Oil dropped in the European afternoon after data showed a decline in U.S gasoline and diesel inventory but a rise in crude stocks. West Texas intermediate was recently 1.64% down at $42.07 and Brent Crude lost 1.42% at $44.34 a barrel.
Data from the U.S. Energy Information Agency show gasoline stocks fell by 2.8 million barrels last week. The EIA said, "At 523.6 million barrels, U.S. crude oil inventories are at historically high levels for this time of year."
This comes as Saudi Arabia today told Opec that oil production rose to record levels in July to meet domestic demand and compete with rivals.
In London, the FTSE 100 ended the day in almost the place it began, 0.09% up at 6,857.44. The FTSE 250 closed at 17,699.68, 0.07% up.
Securities firm G4S (GFSZY) surged 16.2% on the FTSE 250 on Wednesday after reporting a 44% increase in profits in the first half. Revenue increased by 3.2% to £3.5 billion ($4.55 billion) and earnings grew to £69 million.
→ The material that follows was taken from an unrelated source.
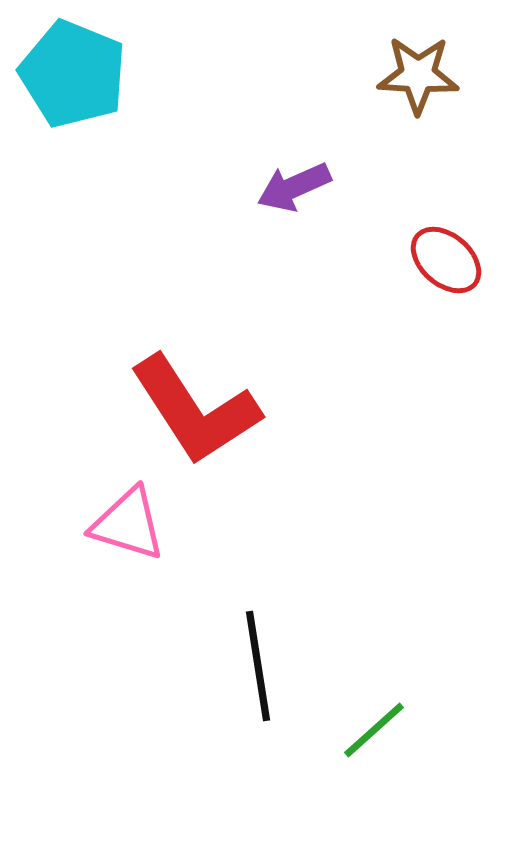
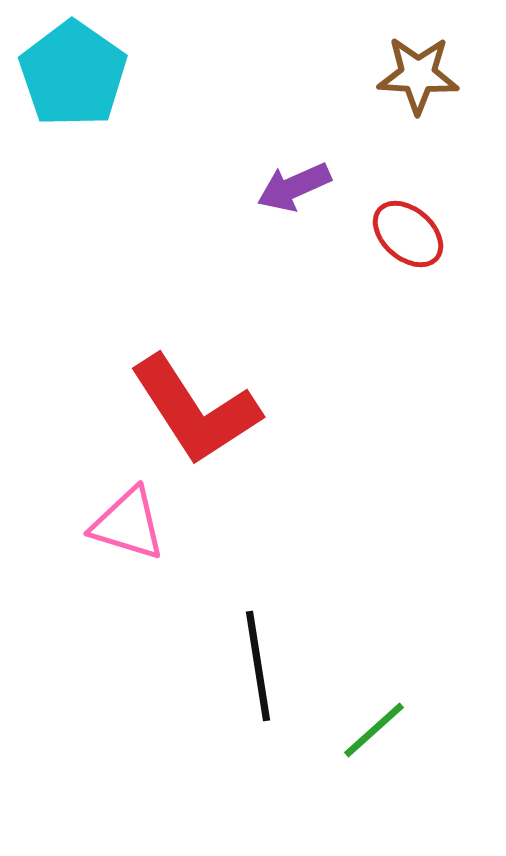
cyan pentagon: rotated 13 degrees clockwise
red ellipse: moved 38 px left, 26 px up
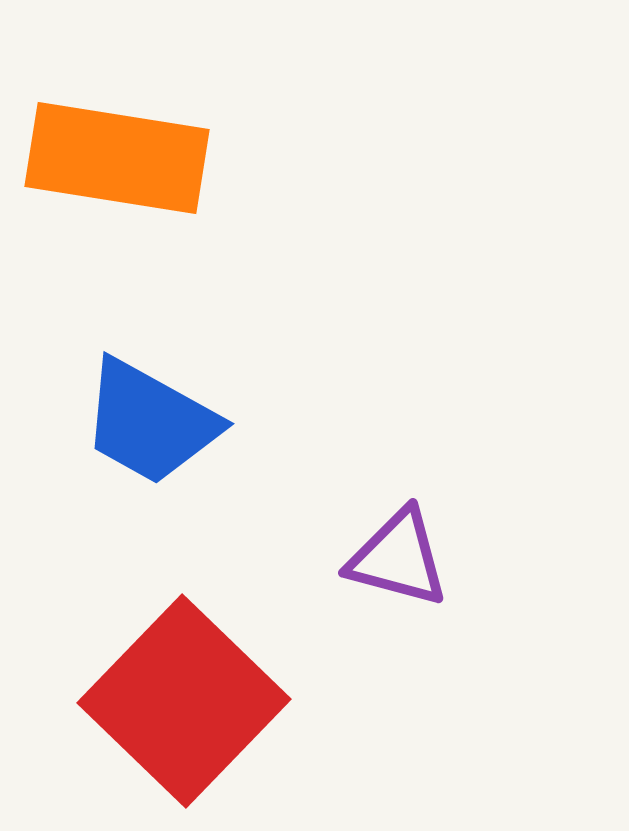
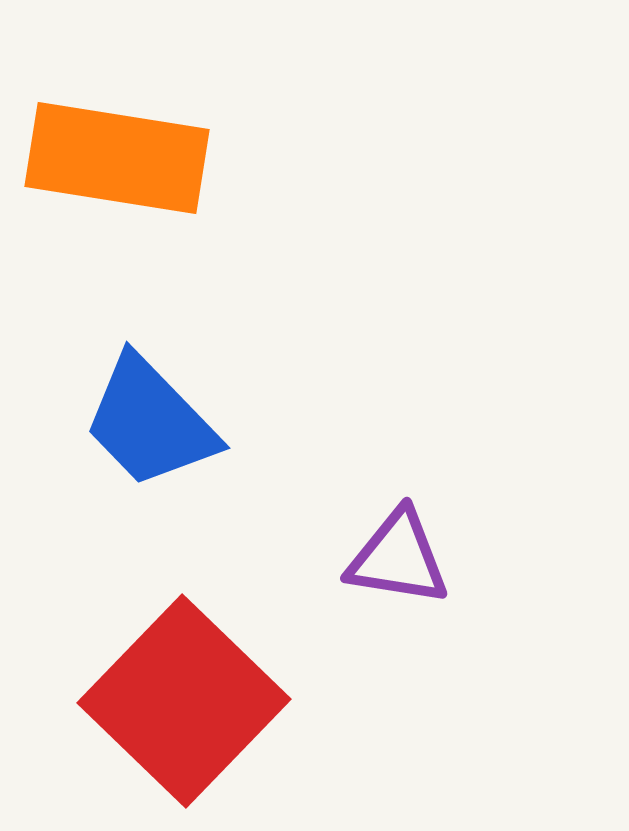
blue trapezoid: rotated 17 degrees clockwise
purple triangle: rotated 6 degrees counterclockwise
The company said that it was making "substantial" progress with its turnaround plan. The company is overcoming several scandals. The most recent was the revelation that the Orlando night club shooter was a G4S employee. Shares in the company are down 16% over the past year.
Entertainment One ended the day 10.3% up after saying that it had rejected a £1 billion takeover bid. The London-listed Canadian media company that owns children's cartoon franchise Peppa Pig rejected the takeover bid from ITV (ITVPY) "on the basis that it fundamentally undervalues the company and its prospects."
In France, factory output deteriorated further in June. There was a 0.8% contraction in June, whereas economists were expecting a 0.1% increase. Output fell by 0.5% in May.
In Frankfurt, the Dax lost 0.32% on Wednesday to close at 10,658.55 and the Cac 40 closed at 4,451.36, 0.37% down.
E.ON (EONGY) shares plunged 7.8% today after Germany's largest energy company reported a net loss of €3 billion ($3.35 billion) in the first half of 2016. The fall was due to a €2.9 billion write-off on the value of power stations and energy trading assets it plans to spin off next month.